Introduction to Regular Expressions

This post will explain the basics of regular expression. Regular expression (regexp in short) is a powerful technique of text searching and text manipulation. If you are planning to make your career in the field of natural language processing then regexp is a must have skill in your skill set.

Example: Every time you search in your word document using Ctrl+f, regular expression works in the background.

Let’s take an example, given below, to understand it further.

text = "abc abcd abcde"

We want to see if there is a string abc present in our text data. To do that we will use the most basic form of regular expressions which specifies the search query using the actual word or text. For example, we want to search for abc in our text data, thus, we simply specify the term abc as our regular expression.

The following code illustrates how to search for abc in our text data. We will use re package.

import re

# searching for pattern 'abc' in text. use r in the start of the pattern
result = re.findall(r'abc',text)

print(result)

['abc', 'abc', 'abc']

We can see in the result above that there were three occurrences of pattern `abc``. We have now seen the most basic form of using regular expression (i.e., simply using the text).

Now, we will move towards a more advanced form of regular expressions. Let's change our text data the following

text = "abc abcd abcde bcd apple ddeffe eef ggh"

Let’s now search all the words of three characters [no numbers]. We can only use our first approach of specifying the word itself for searching if we know all the three characters long words in the text data.

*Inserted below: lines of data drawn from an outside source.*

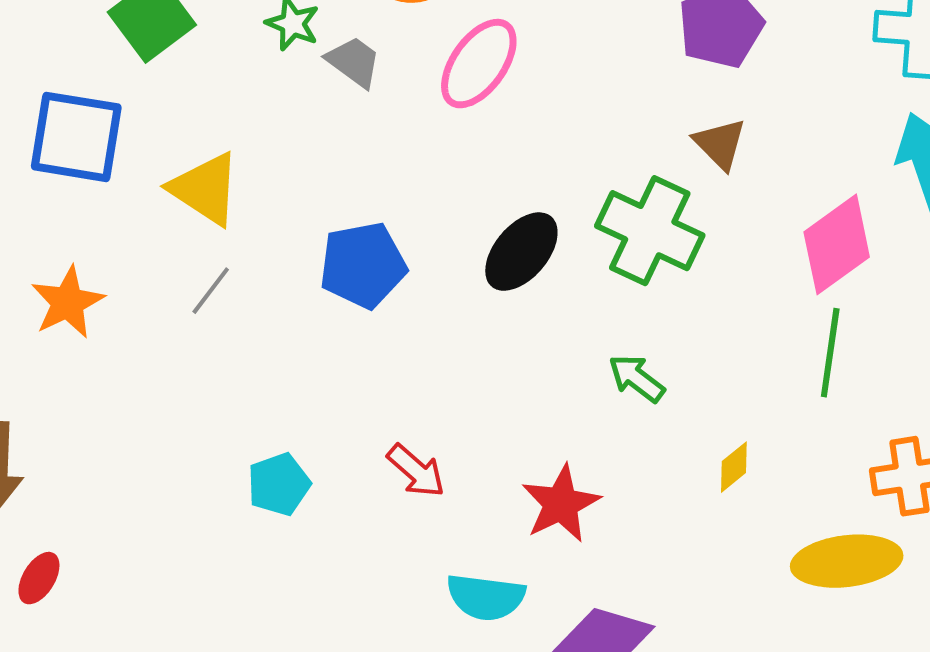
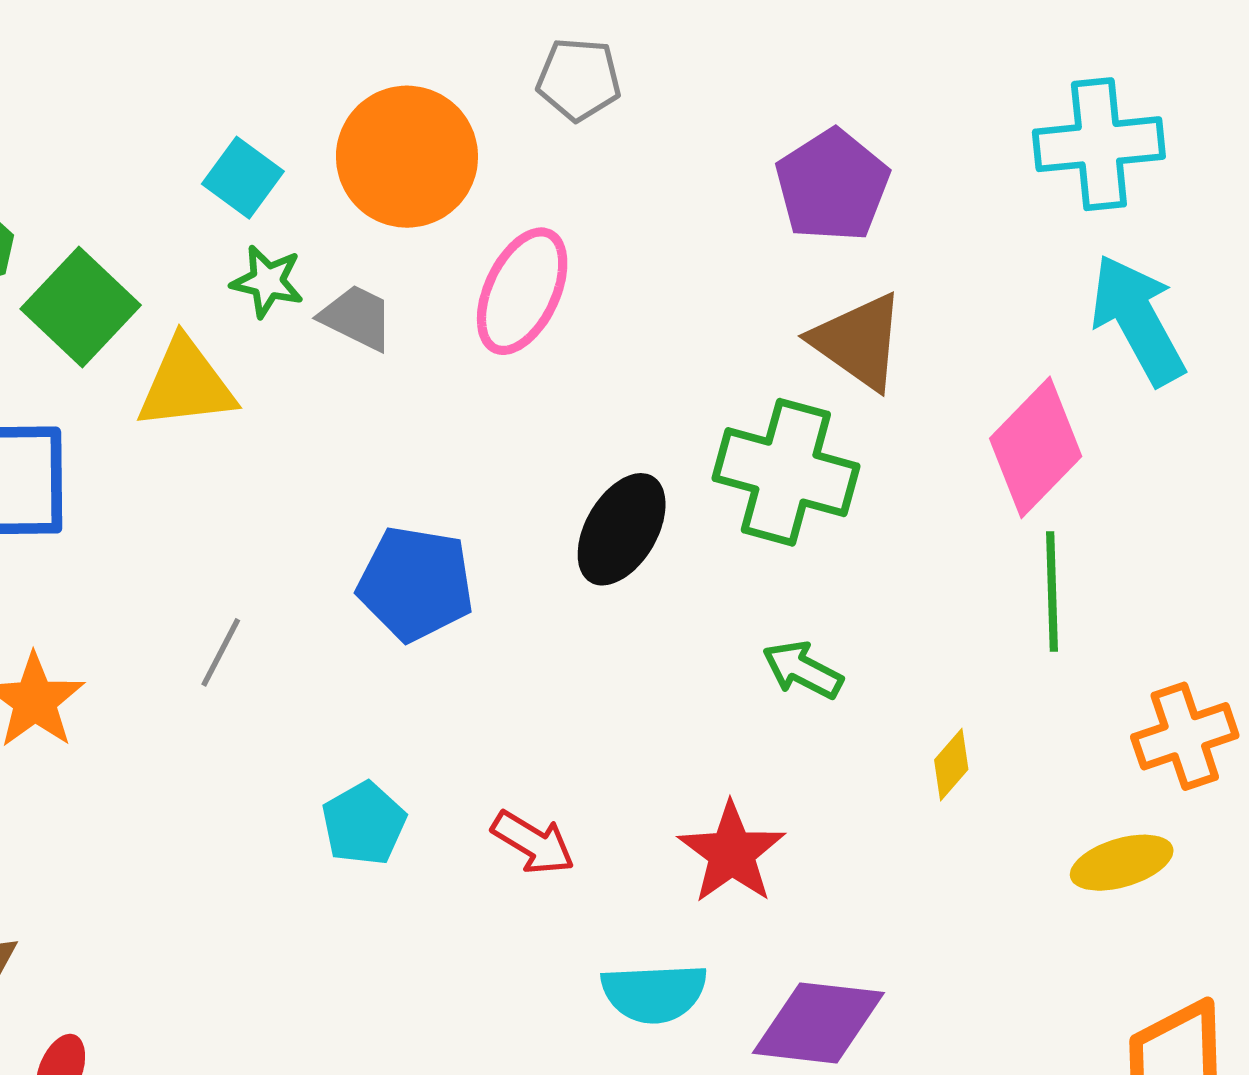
brown triangle: (720, 144) -> (858, 341), size x1.4
yellow triangle: (205, 189) -> (186, 384), moved, turned -30
blue pentagon: (363, 265) -> (416, 584), turned 30
cyan pentagon: (279, 484) -> (364, 824), moved
yellow ellipse: (847, 561) -> (1122, 863), size x0.7

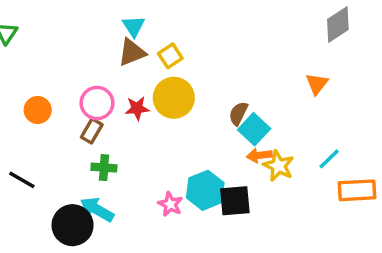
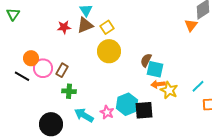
orange triangle: (317, 84) -> (191, 25), moved
pink circle: (97, 103) -> (43, 68), moved
red star: (137, 108) -> (64, 27), moved
cyan square: (254, 129) -> (155, 69), turned -30
black line: (22, 180) -> (22, 76), moved
cyan arrow: (97, 209) -> (84, 115), moved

However, we may not necessarily know about all of them.

How to search for three-characters-long words in the text?

To answer this we will use a special purpose character . which matches a single occurence of any word character. For our searching, we can simply specify . three times to search every three characters word.

Let’s apply it first to see it’s working.

import re

text = "abc abcd abcde bcd apple ddeffe eef ggh"

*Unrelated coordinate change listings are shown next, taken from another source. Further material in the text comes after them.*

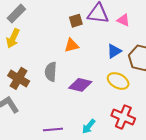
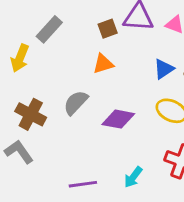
gray rectangle: (16, 14) -> (49, 29), moved
gray semicircle: (51, 72) -> (76, 103), turned 42

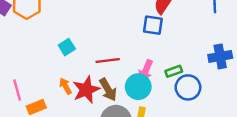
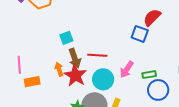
cyan circle: (138, 87) -> (103, 79), moved
red star: (86, 90) -> (75, 75), turned -30
brown arrow: (108, 90) -> (75, 58), moved

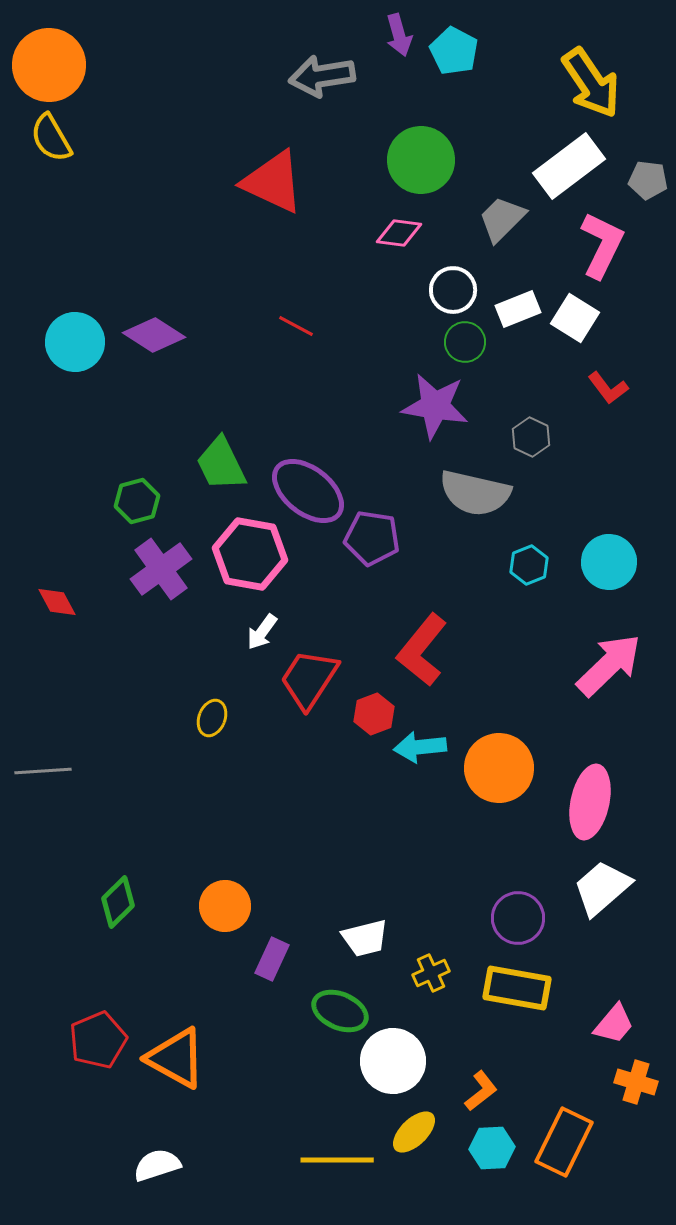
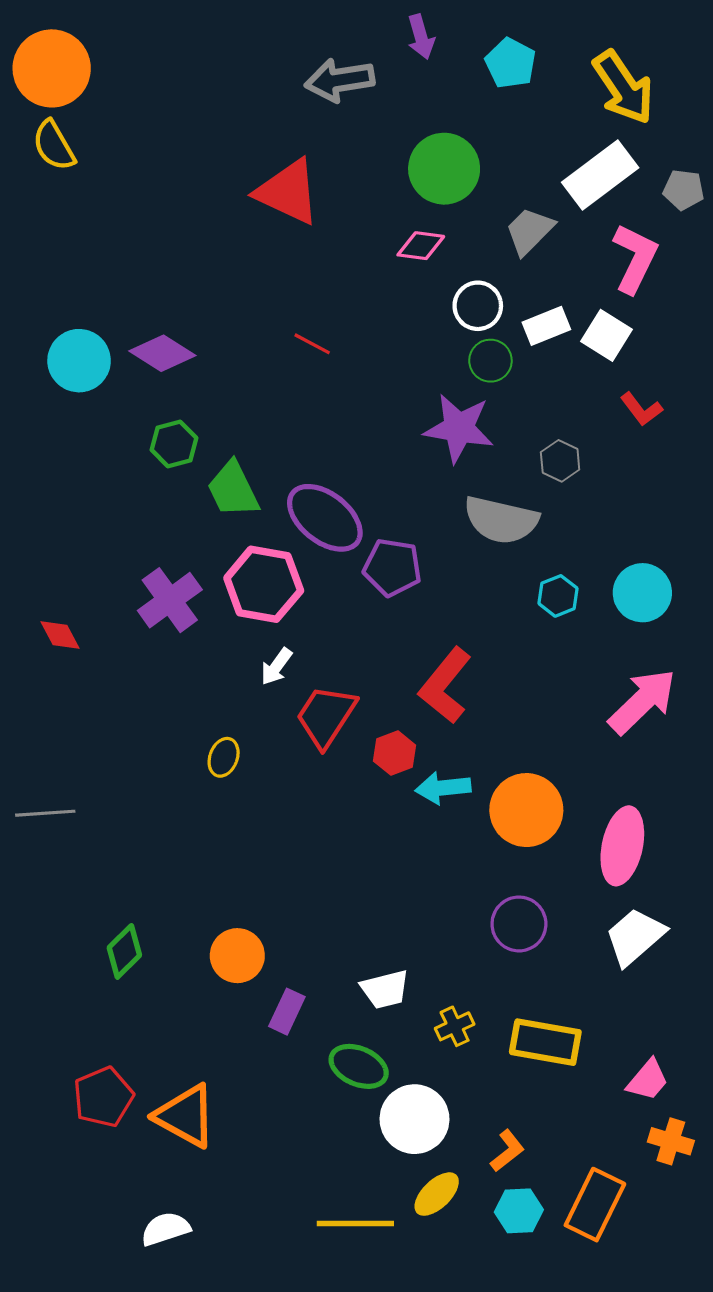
cyan pentagon: (454, 51) -> (511, 63), moved
green hexagon: (137, 501) -> (174, 444), moved
purple circle: (518, 918) -> (519, 924), moved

result = re.findall(r'...',text)

print(result)

['abc', ' ab', 'cd ', 'abc', 'de ', 'bcd', ' ap', 'ple', ' dd', 'eff', 'e e', 'ef ', 'ggh']

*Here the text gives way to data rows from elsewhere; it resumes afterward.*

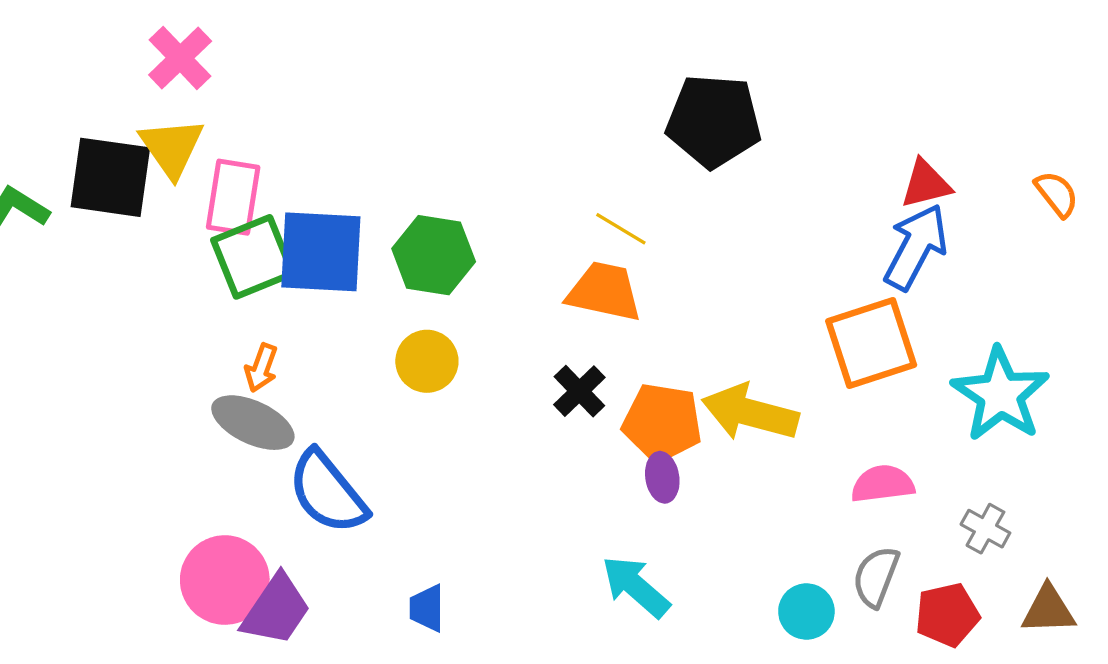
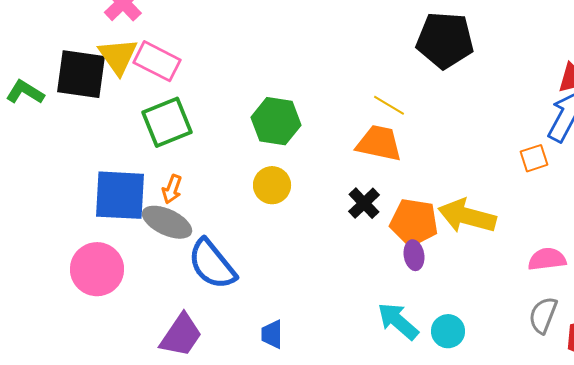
pink rectangle: (233, 197) -> (157, 61), moved, turned -72
blue square: (321, 252) -> (120, 195), moved
orange square: (871, 343) -> (534, 158), moved, size x0.5
pink circle: (225, 580) -> (97, 269), moved
cyan circle: (806, 612) -> (448, 331), moved

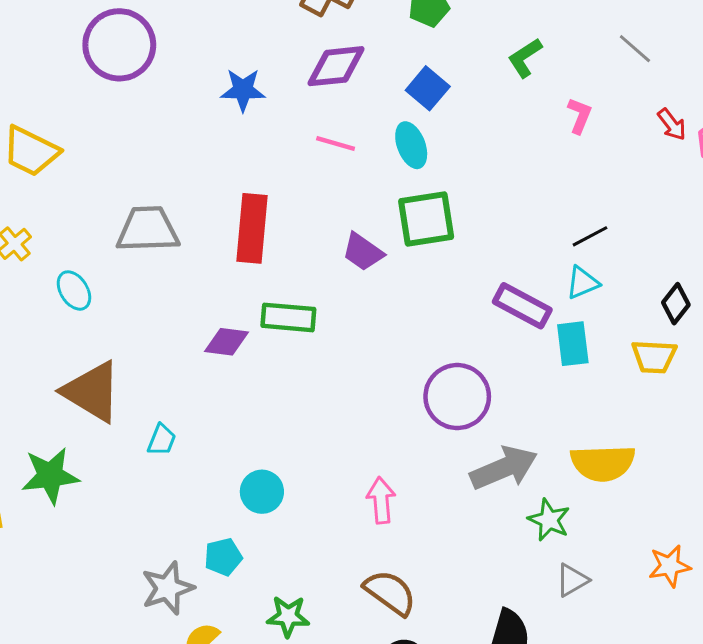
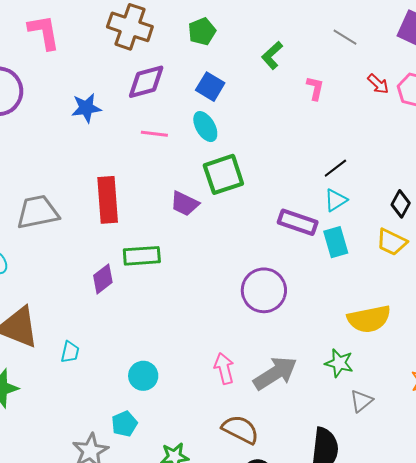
purple diamond: (226, 342) -> (103, 279), turned -36
yellow trapezoid: (654, 357) -> (392, 242), turned 32
gray arrow: (504, 468) -> (275, 373), moved

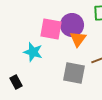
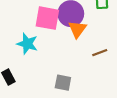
gray square: (74, 73) -> (63, 83), moved, size x0.7

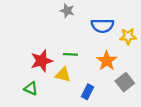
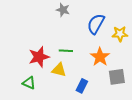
blue semicircle: (102, 26) -> (96, 24), turned 120
gray square: (125, 82) -> (117, 77), turned 30

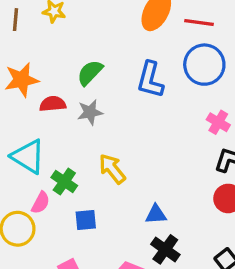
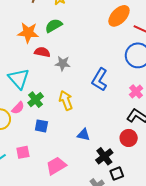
green semicircle: (90, 73) -> (54, 26), moved
blue L-shape: (150, 80) -> (100, 80), moved
black cross: (165, 249) -> (104, 156), moved

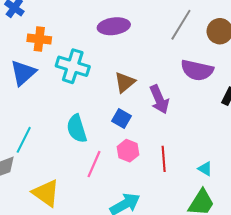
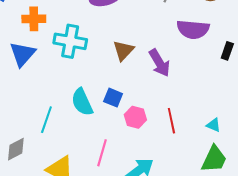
blue square: (122, 118) -> (113, 98), moved
cyan line: (24, 140) -> (46, 120), moved
pink line: (94, 164) -> (102, 153), moved

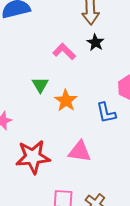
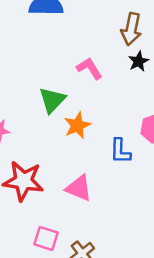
black star: (95, 42) -> (139, 61), moved
green triangle: (40, 85) -> (52, 100), size x1.4

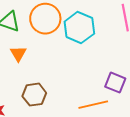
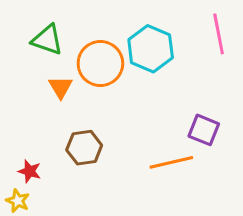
orange circle: (45, 19) -> (100, 63), moved

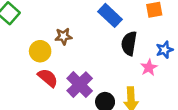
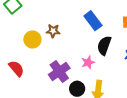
pink star: (149, 68) -> (88, 62), moved
red semicircle: (48, 78) -> (16, 68), moved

What went wrong? The results are not what we expected (i.e., all three-characters-long word). The reason is that the text is treated as sequence of characters and here characters are not limited to alphabets and numbers. Blanks are also considered as characters. So when we specify . it matches any single character including blank space.

To correct this we will use another special character \b which matches word boundry (in our case it is blank spaces between words).

Now, we will change our regular expression to \b...\b which will match three-characters-long words which exists independently. Let’s see now the results.

import re

text = "abc abcd abcde bcd apple ddeffe eef ggh"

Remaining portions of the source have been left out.